Bowheads feed mainly on small (3–30 mm) planktonic crustaceans, including copepods and euphausiids, although they can also take small schooling fishes such as polar cod. They feed throughout the water column, sometimes near the bottom, of skimming the surface. Bowheads are assumed to obtain most of the food necessary for annual growth and maintenance, during the summer, although some feeding can take place outside summer grounds.
Population status – numbers and trends
Global population numbers is over 15,000 individuals with overwhelming majority belonging to the Alaskan stock (10,000), and in the Eastern Canadian Arctic and West Greenland stock (5,000). Spitsbergen-Barents Sea subpopulation is much smaller, consists of tens or some first hundreds of animals, but no reliable estimate exists. Previous estimation of the Spitsbergen stock was as small as several tens or a hundred of animals only (Christensen et al., 1992, Zeh et al. 1993, Covacs et al. 2009). Recent regular observations of bowheads in Franz-Josef Land suggest that the population is bigger, but no reliable data exist to ground new population estimate. Here, up to 30–40 animals could be sighted during a month cruise in summer season (Gavrilo 2014 in press). In Svalbard, sightings of this species are still very rare. While the number of sightings records has increased over time this may reflect increased effort rather than increasing abundance. Thus, the population trend remains unknown (IUCN 2012).
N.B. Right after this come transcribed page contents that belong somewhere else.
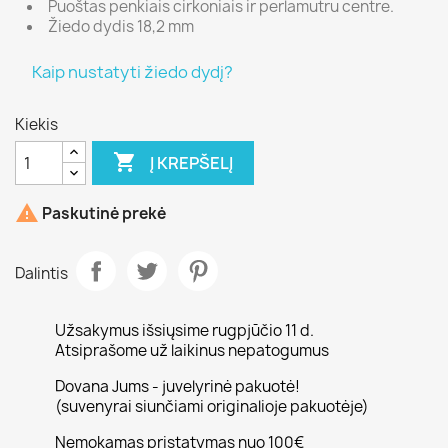
Puoštas penkiais cirkoniais ir perlamutru centre.
Žiedo dydis 18,2 mm
Kaip nustatyti žiedo dydį?
Kiekis

Į KREPŠELĮ

Paskutinė prekė
Dalintis
Užsakymus išsiųsime rugpjūčio 11 d.
Atsiprašome už laikinus nepatogumus
Dovana Jums - juvelyrinė pakuotė!
(suvenyrai siunčiami originalioje pakuotėje)
Nemokamas pristatymas nuo 100€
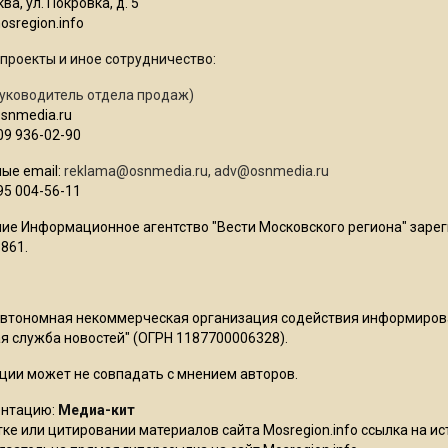
ва, ул. Покровка, д. 5
sregion.info
проекты и иное сотрудничество:
уководитель отдела продаж)
osnmedia.ru
09 936-02-90
ые email:
reklama@osnmedia.ru
,
adv@osnmedia.ru
95 004-56-11
ие Информационное агентство "Вести Московского региона" зарег
861.
Автономная некоммерческая организация содействия информиро
 служба новостей" (ОГРН 1187700006328).
ции может не совпадать с мнением авторов.
ентацию:
Медиа-кит
ке или цитировании материалов сайта Mosregion.info ссылка на и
Threats – natural and anthropogenic
Unsustainable whaling used to be the major anthropogenic threat for bowheads. This species was the first of the great whales to be severely depleted by commercial whalers. During intensive hunting in 17th–19th centuries, bowheads were driven to near extinction throughout their range, and Spitsbergen stock was considered exterminated.
Nowadays, bowheads in Northeast Atlantic are fully protected from hunting, and the most important human threats relate to exploration of Arctic shelf, including development of petroleum resources and shipping (Reevs et al. 2013). The major factors that could affect bowhead whales are underwater noise and oil spills. Studies in Pacific sector showed bowheads to exhibit avoidance responses to ship, seismic, and other noise at low (received) levels at distances of 30–50 km in autumn. They tend to tolerate higher noise levels when feeding, but may show subtle changes in diving, swimming, and acoustic behaviour (Blackwell et al. 2013, McDonald et al. 2012, Richardson et al. 1999). Having long, finely fringed baleen, the bowheads are particularly vulnerable to oil spills because their ability to feed efficiently would be impaired if the baleen were fouled by oil. Possible oil ingestion, directly or indirectly through affected prey, is also of concern.
Risks of impacts from petroleum industry is alarming with respect to existing overlap of oil licence in the Russian northern Barents Sea with most important summer feeding grounds of Spitsbergen subpopulation.
Current climate change associated with sea ice extensive retreat is likely to favour bowhead whales, in a way of establishing connection between isolated subpopulations thus providing possibility of recruitment to the threatened stocks. Better development of polynya system off Franz-Josef Land favours feeding opportunity of bowheads in winter and early spring.
Conservation measures and needs
Better survey of the subpopulation distribution and numbers is urged. Strict regulation and control of industrial activity in the northern Barents Sea is required with special emphasis to seismic surveys and other activities with underwater noise release.